[Dataset]:
■ ■ ■ ■ ■
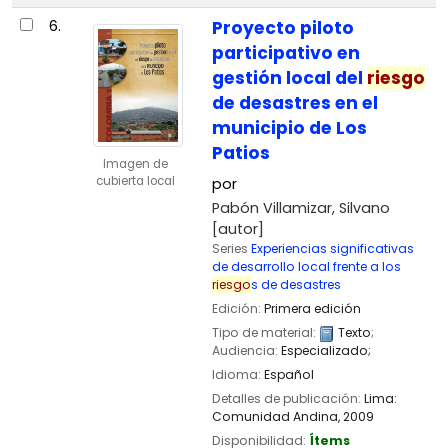
6.
Proyecto piloto
participativo en
gestión local del
riesgo
de desastres en el
municipio de Los
Patios
Imagen de
cubierta local
por
Pabón Villamizar, Silvano
[autor]
Series
Experiencias significativas
de desarrollo local frente a los
riesgo
s de desastres
Edición:
Primera edición
Tipo de material:
Texto
;
Audiencia:
Especializado;
Idioma:
Español
Detalles de publicación:
Lima:
Comunidad Andina,
2009
Disponibilidad:
Ítems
■ ■ ■ ■ ■
[Your assignment]:
The required answer is each line of the data in which the word "local" appears.

[Answer to the problem]:
gestión local del
cubierta local
de desarrollo local frente a los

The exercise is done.